**Task prompt:** Everything in the listing below should be repeated verbatim, apart from the pictures.

**Records for this task:**
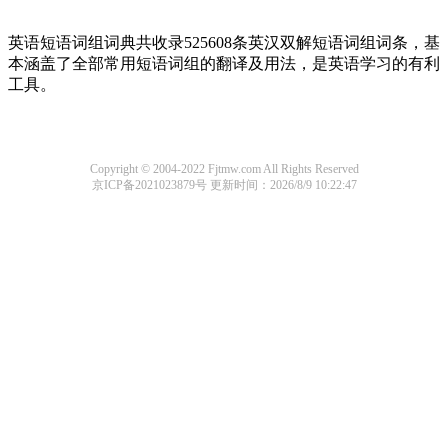
英语短语词组词典共收录525608条英汉双解短语词组词条，基
本涵盖了全部常用短语词组的翻译及用法，是英语学习的有利
工具。
Copyright © 2004-2022 Fjtmw.com All Rights Reserved
京ICP备2021023879号
更新时间：2026/8/9 10:22:47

**Answer to this task:**
英语短语词组词典共收录525608条英汉双解短语词组词条，基
本涵盖了全部常用短语词组的翻译及用法，是英语学习的有利
工具。
Copyright © 2004-2022 Fjtmw.com All Rights Reserved
京ICP备2021023879号
更新时间：2026/8/9 10:22:47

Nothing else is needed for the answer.